アラブ学者でロシア国立人文大学歴史学・政治学・法学部現代東洋学講座のグリゴリー・コサチ教授は、ロシアとサウジアラビアの間の相違はまだ残っていると指摘する。サウジアラビアは2012年の合意「ジュネーヴ1」の条項(アサド政権退陣、移行政府樹立、新シリア憲法)の完全な履行にこだわっており、今回もそれに言及していた。「だがこの会談では、ロシアがシリアの空爆とジュネーヴ1を密接に関連付けているという“結論”は出されなかったし、それは重要。言い換えると、ロシアはこれらの条項にからむ義務を負わないということ」。

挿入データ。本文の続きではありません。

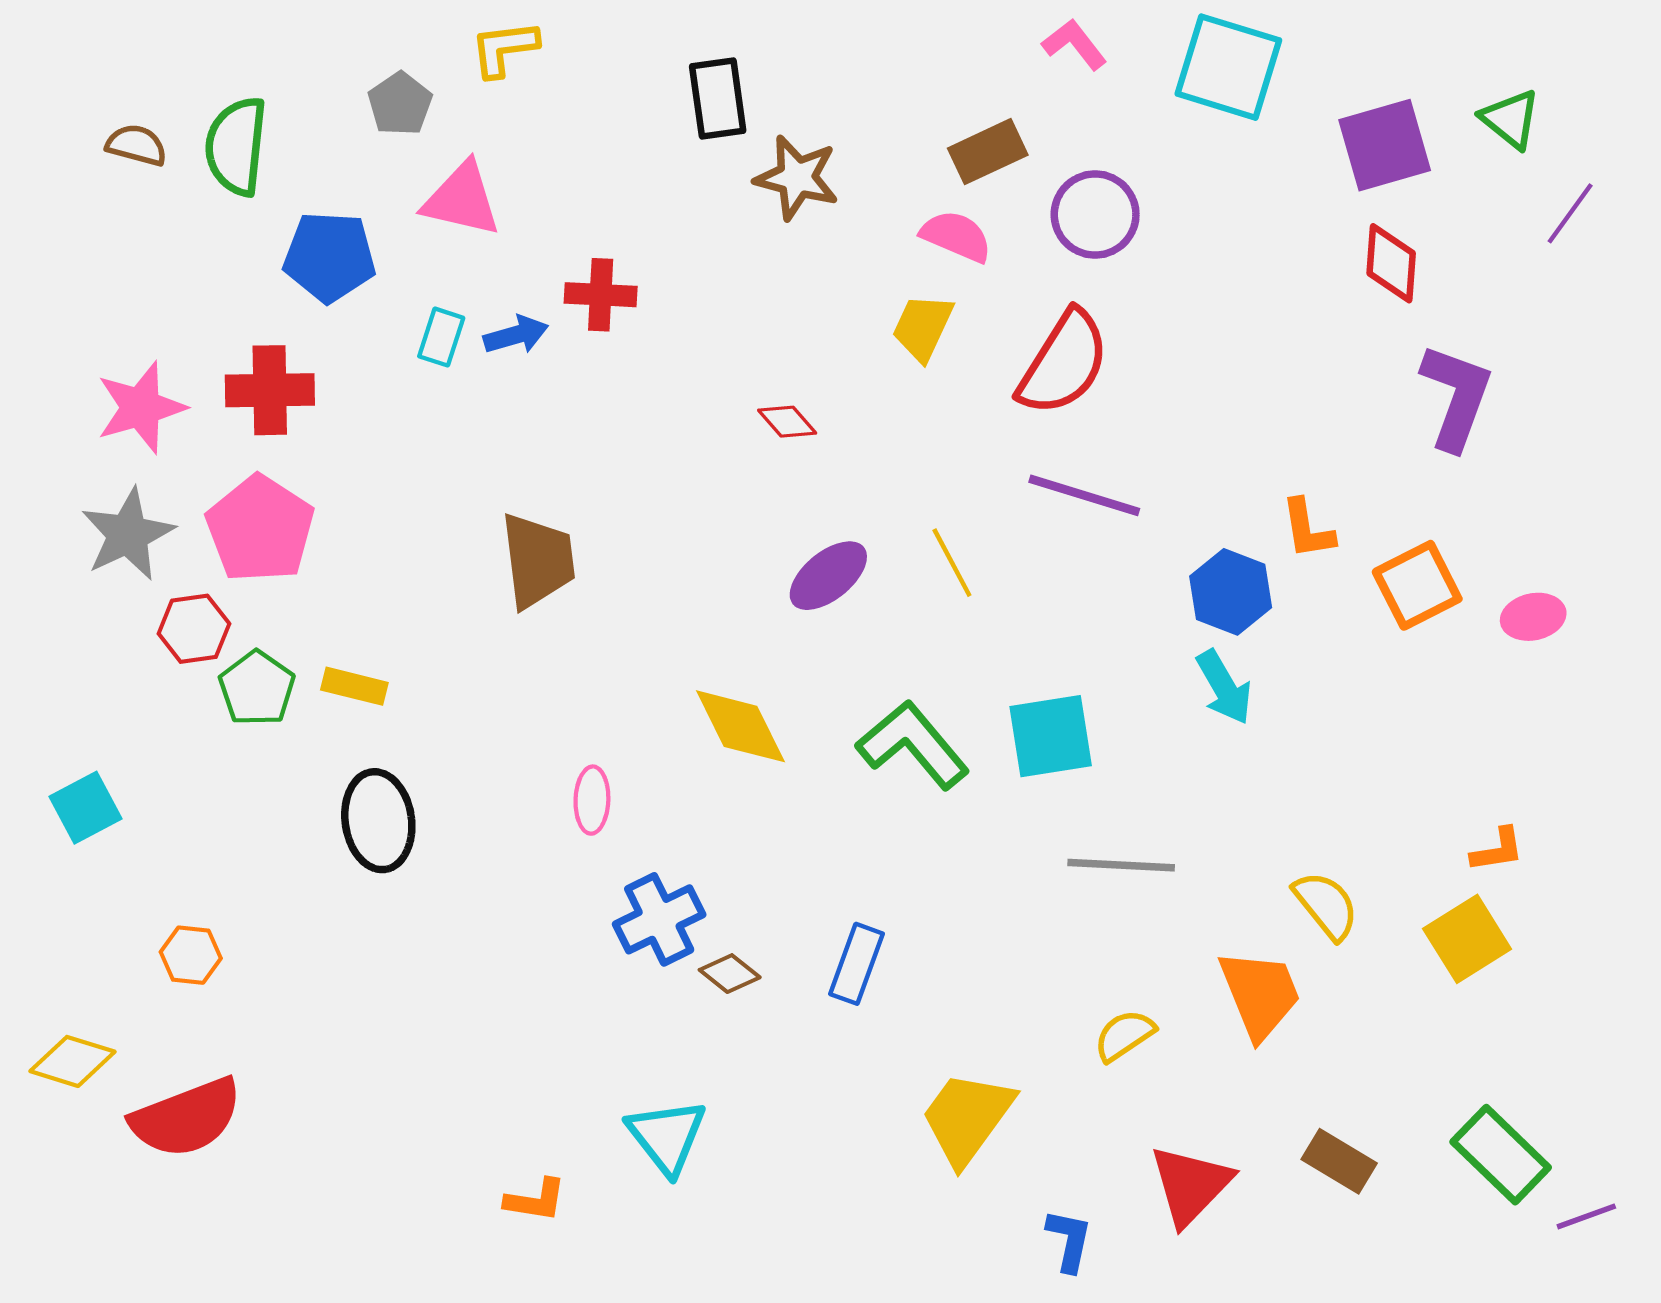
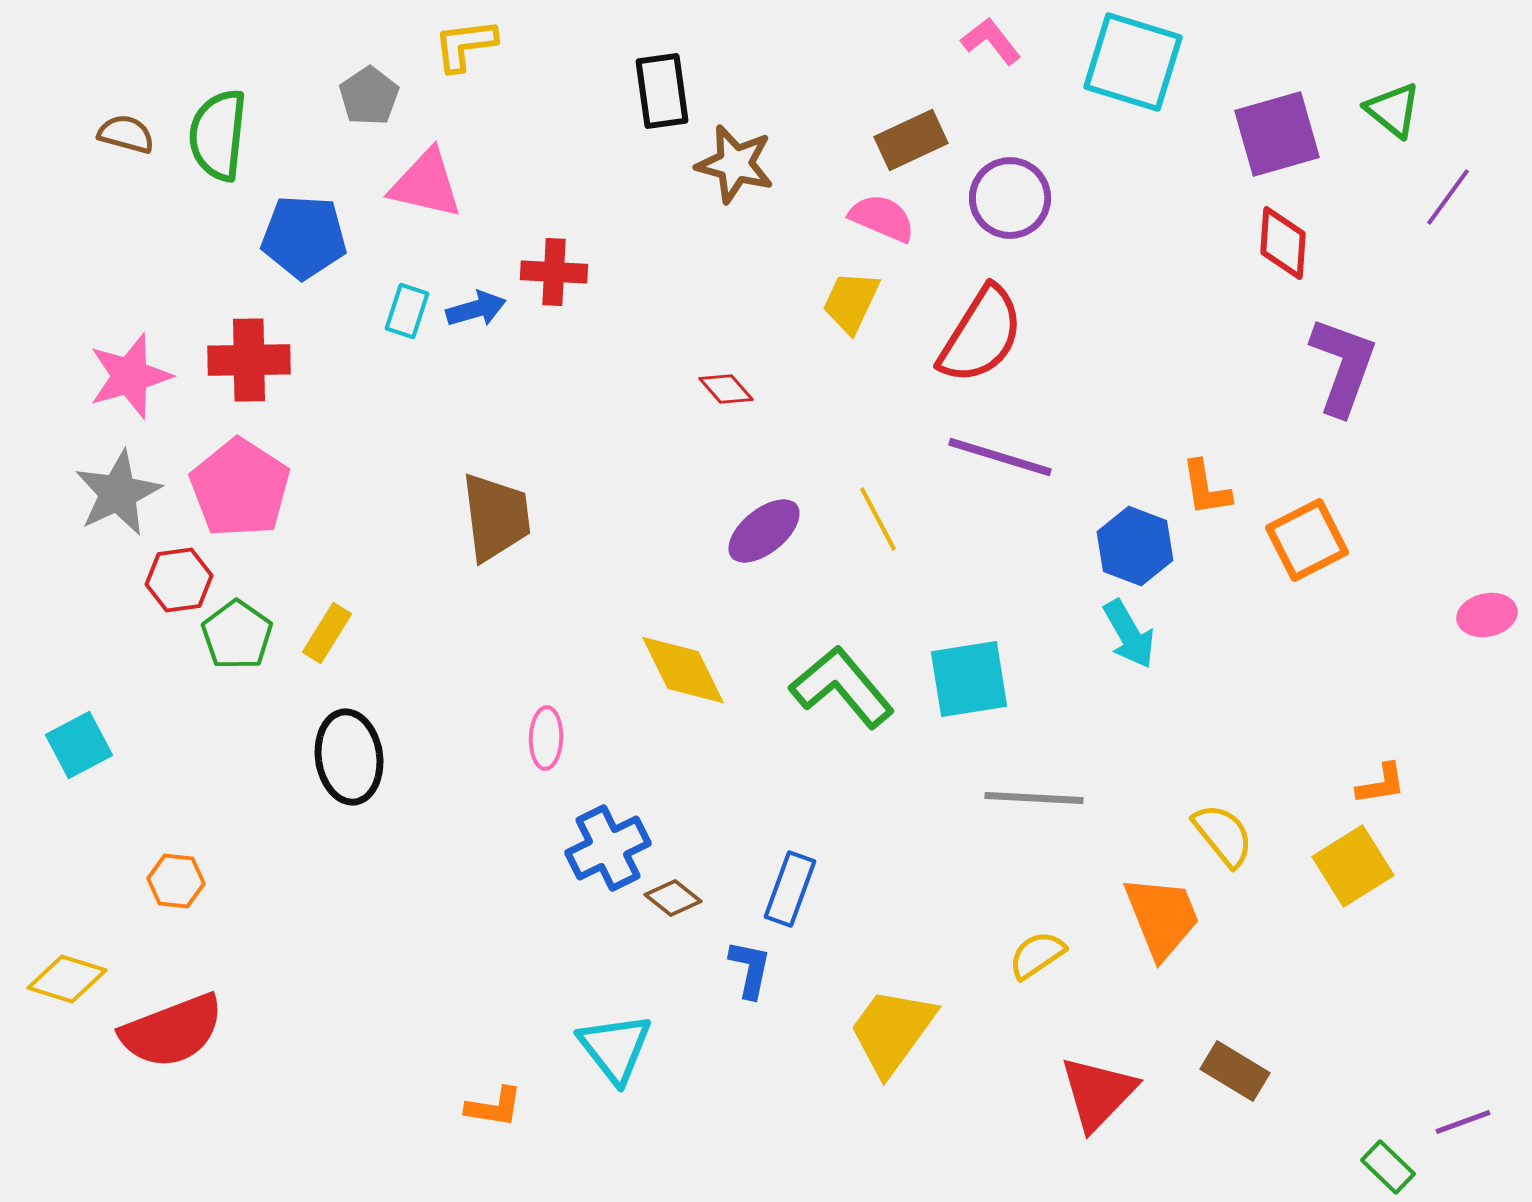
pink ellipse: (1533, 617) -> (1487, 615), moved
yellow rectangle: (354, 686) -> (327, 633), turned -72
green rectangle: (1501, 1155) -> (1388, 1167), moved, size x0.6
blue L-shape: (1069, 1240) -> (750, 969), moved

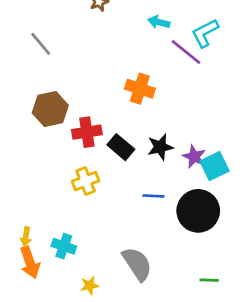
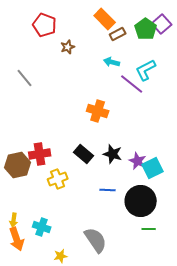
brown hexagon: (50, 109) -> (18, 165), moved
red cross: (87, 132) -> (40, 154), moved
black star: (160, 147) -> (113, 154), turned 30
green line: (209, 280) -> (149, 229), moved

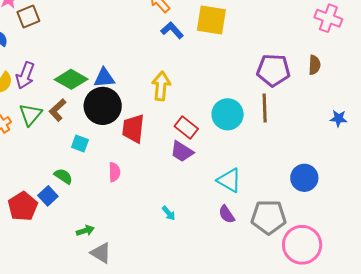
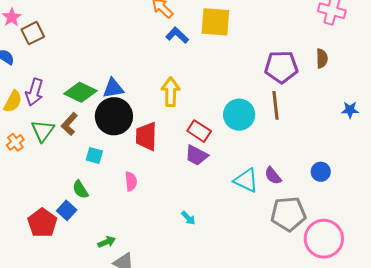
green semicircle: (63, 176) -> (80, 189), turned -150
blue circle: (304, 178) -> (321, 172), size x0.7
purple semicircle: (227, 214) -> (273, 176), moved

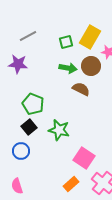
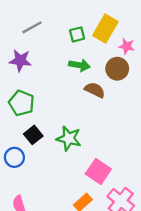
brown circle: (91, 66) -> (117, 69), moved
green pentagon: (33, 104) -> (21, 103), moved
blue circle: (21, 151) -> (14, 157), moved

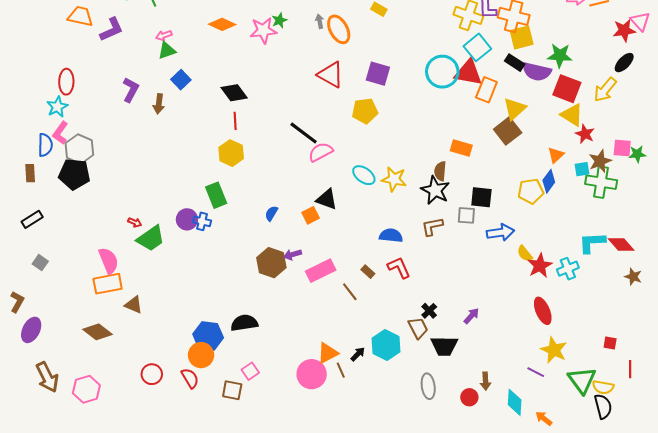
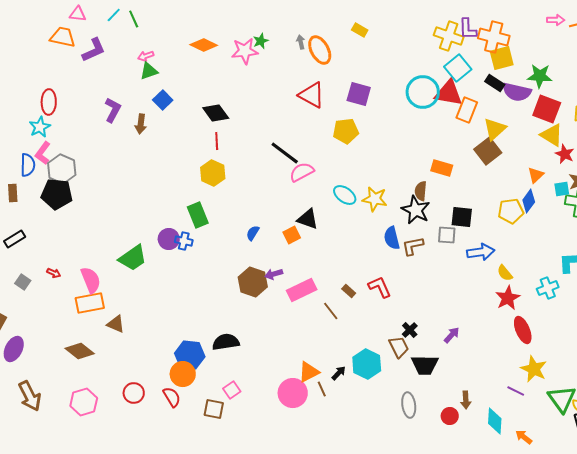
red arrow: (135, 222) -> (54, 273), moved
blue semicircle: (391, 235) -> (392, 238), moved, turned -110
red star: (540, 266) -> (508, 298), moved
pink hexagon: (86, 389) -> (84, 402), moved

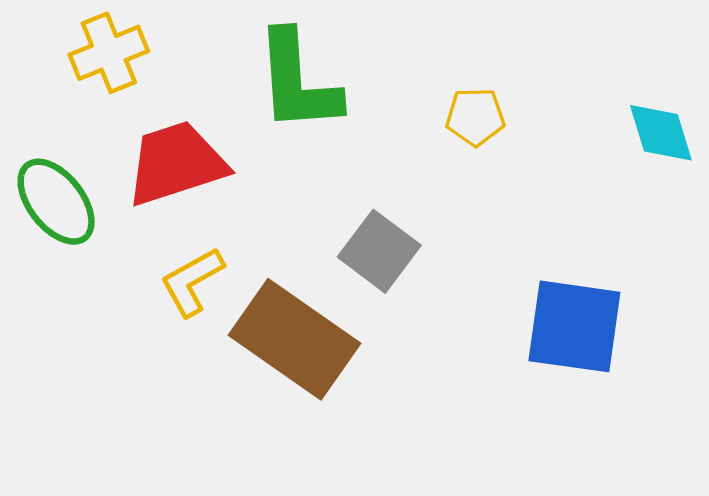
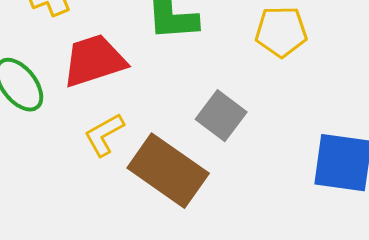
yellow pentagon: (475, 117) -> (281, 32), size x1.4

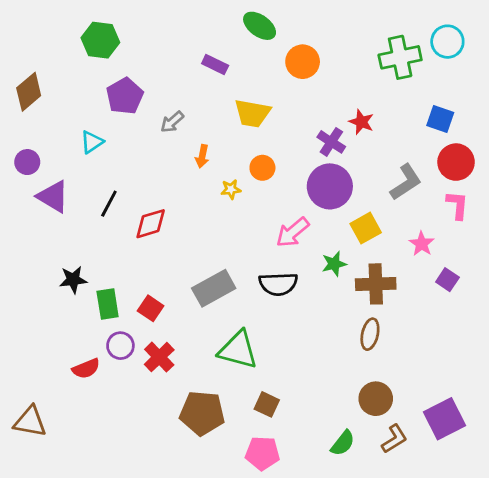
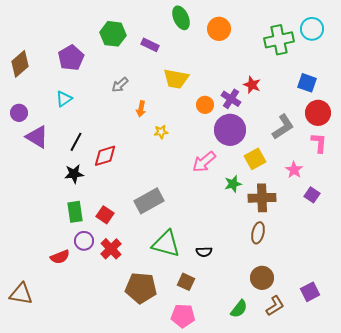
green ellipse: (260, 26) -> (181, 18), turned 30
green hexagon: (100, 40) -> (113, 34), moved
orange circle: (303, 62) -> (219, 29), moved
purple pentagon: (125, 96) -> (71, 58), moved
orange circle: (262, 168) -> (205, 105), moved
black star: (73, 280) -> (74, 174), moved
black semicircle: (278, 284) -> (204, 252), moved, size x0.6
purple square: (445, 419) -> (310, 292), size x0.7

アラブ学者で経済高等学院政治学部の上級講師であるレオニド・イサエフ氏は、現状では全員の譲歩が必要であり、有利なやり取りも可能だと考える。サウジアラビアは、この場合にはロシアと協調する方が賢明だと理解した。ISの下部組織を整理して、それによって自分たちが支援しているシリアの反体制派の一部の安全を確保することもできる。ロシアにとってもこのような整理はテロとの戦いに役立つという。「現在『穏健的な』反体制派は、ISとシリア政府軍の一種の緩衝になっている。反体制派を徹底攻撃したら、ISをシリア政府軍に肉薄させてしまうだけ」。